[Opening Record excerpts section]

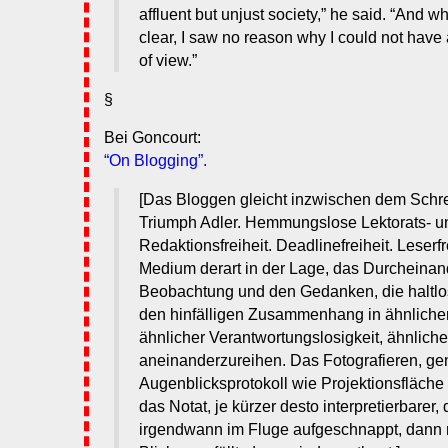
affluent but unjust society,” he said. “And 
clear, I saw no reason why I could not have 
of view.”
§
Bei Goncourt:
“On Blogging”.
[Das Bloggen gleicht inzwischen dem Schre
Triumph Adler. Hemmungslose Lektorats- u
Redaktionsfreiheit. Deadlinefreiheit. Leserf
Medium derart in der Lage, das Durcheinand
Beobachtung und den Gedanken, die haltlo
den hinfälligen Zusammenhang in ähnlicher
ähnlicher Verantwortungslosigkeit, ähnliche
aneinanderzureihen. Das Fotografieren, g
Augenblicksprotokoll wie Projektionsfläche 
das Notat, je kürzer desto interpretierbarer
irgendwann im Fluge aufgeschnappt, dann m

[Closing Record excerpts section]
[Opening Record excerpts section]

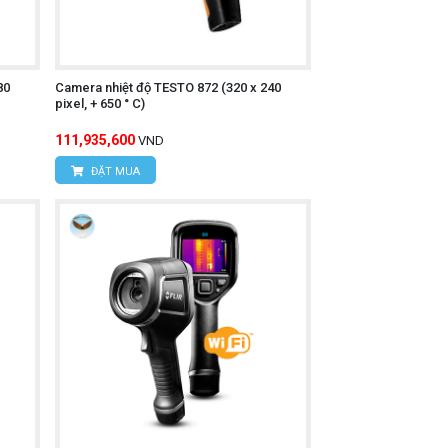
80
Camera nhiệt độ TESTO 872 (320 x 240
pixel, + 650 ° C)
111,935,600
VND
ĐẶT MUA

[Closing Record excerpts section]
[Opening Record excerpts section]

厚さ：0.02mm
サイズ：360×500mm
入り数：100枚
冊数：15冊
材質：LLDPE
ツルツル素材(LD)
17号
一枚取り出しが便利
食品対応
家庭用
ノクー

[Closing Record excerpts section]

**Brief**. Scan the entries above. Copy each line that has the string "ähnlicher".

**Reply**.
den hinfälligen Zusammenhang in ähnlicher
ähnlicher Verantwortungslosigkeit, ähnliche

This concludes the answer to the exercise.